Plans to move the Lawrence Community Theatre to a new site near Sixth and Wakarusa soon will take center stage.
Mary Doveton, executive director of the theater, confirmed the organization will kick off a public fundraising drive after the theater recently received a major gift.
“We’re thrilled, absolutely thrilled,” Doveton said. “It has been a long time coming, but I think people will be very excited to see the plans and the progress we’ve made.”
The theater will unveil its plans and announce its formal fundraising goals at a 5 p.m. event on Sept. 8 at the theater, 1501 N.H.
The developers of the Bauer Farm project — which is along Sixth Street between Wakarusa Drive and Folks Road — long have offered to donate a piece of ground for the theater to be part of the development. Mike Treanor, a lead developer for the Bauer Farm project, said the site is near the center of the property and would give the theater a high-profile location in front of Lawrence’s Free State High. The theater would be a bit west of a proposed site for a Lowe’s store that developers have proposed.
“We’re still committed to having a mix of uses out there that people want to go to,” Treanor said. “We’ve always thought it would be a great fit for everything that we want to do out there.”
Doveton said the location will work well for the theater’s patrons too.

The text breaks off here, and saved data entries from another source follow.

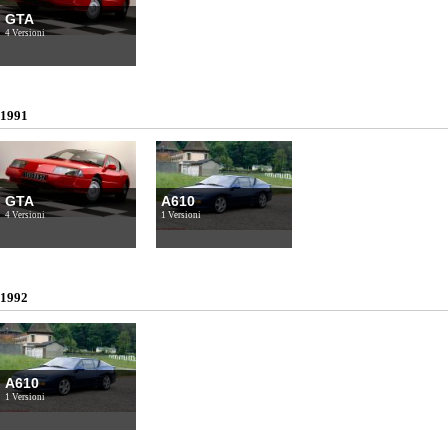
GTA
4 Versioni
1991
GTA
A610
4 Versioni
1 Versioni
1992
A610
1 Versioni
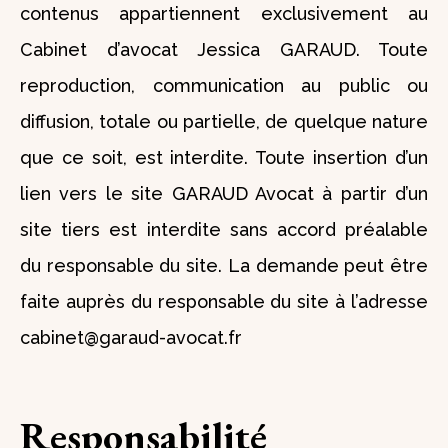
contenus appartiennent exclusivement au
Cabinet d’avocat Jessica GARAUD. Toute
reproduction, communication au public ou
diffusion, totale ou partielle, de quelque nature
que ce soit, est interdite. Toute insertion d’un
lien vers le site GARAUD Avocat à partir d’un
site tiers est interdite sans accord préalable
du responsable du site. La demande peut être
faite auprès du responsable du site à l’adresse
cabinet@garaud-avocat.fr
Responsabilité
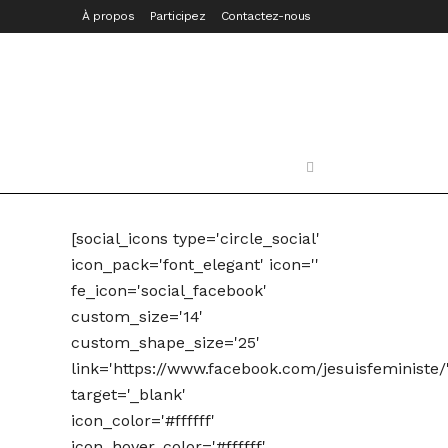
À propos
Participez
Contactez-nous
[social_icons type='circle_social'
icon_pack='font_elegant' icon=''
fe_icon='social_facebook'
custom_size='14'
custom_shape_size='25'
link='https://www.facebook.com/jesuisfeministe/
target='_blank'
icon_color='#ffffff'
icon_hover_color='#ffffff'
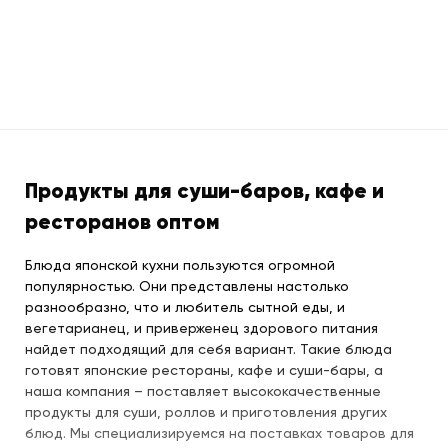
Продукты для суши-баров, кафе и
ресторанов оптом
Блюда японской кухни пользуются огромной
популярностью. Они представлены настолько
разнообразно, что и любитель сытной еды, и
вегетарианец, и приверженец здорового питания
найдет подходящий для себя вариант. Такие блюда
готовят японские рестораны, кафе и суши-бары, а
наша компания – поставляет высококачественные
продукты для суши, роллов и приготовления других
блюд. Мы специализируемся на поставках товаров для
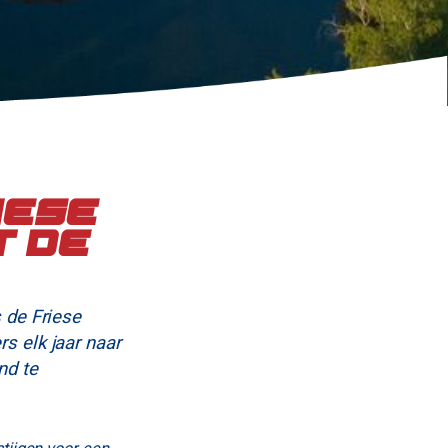
iese
 de
s de Friese
s elk jaar naar
nd te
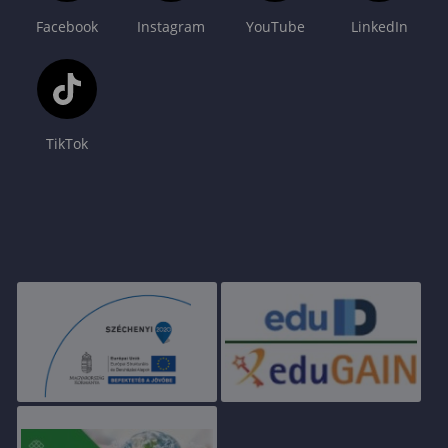
Facebook
Instagram
YouTube
LinkedIn
TikTok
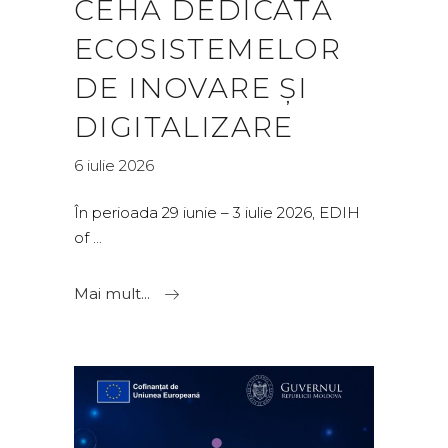
CEHĂ DEDICATĂ
ECOSISTEMELOR
DE INOVARE ȘI
DIGITALIZARE
6 iulie 2026
În perioada 29 iunie – 3 iulie 2026, EDIH
of
Mai mult...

“We just think it is a really exciting opportunity. About 65 percent of our season ticket holders live in the 047 or 049 zip codes,” Doveton said, referring to the zip codes that cover much of the western portion of Lawrence. “This site certainly will be more convenient to get to.”
It also will allow for a significantly larger theater. The current theater, located in a former church building, seats 159 people. Doveton declined to go into details about how large a new theater might be, but said space considerations would be a major part of any move.
Doveton said the theater also was excited about moving to a more commercial area where theater patrons can see a production and have dinner and drinks all in the same area. Currently, the theater is in a largely residential area.
“And I think we’ll draw more crowds from outside the city,” Doveton said. “I already have people from Topeka telling me that.”
The theater has been in its current location since 1984, and stages six to eight major productions a year, in addition to children’s programs.
Doveton said if the fundraising campaign goes well, she hopes to break ground on a new theater in late 2011.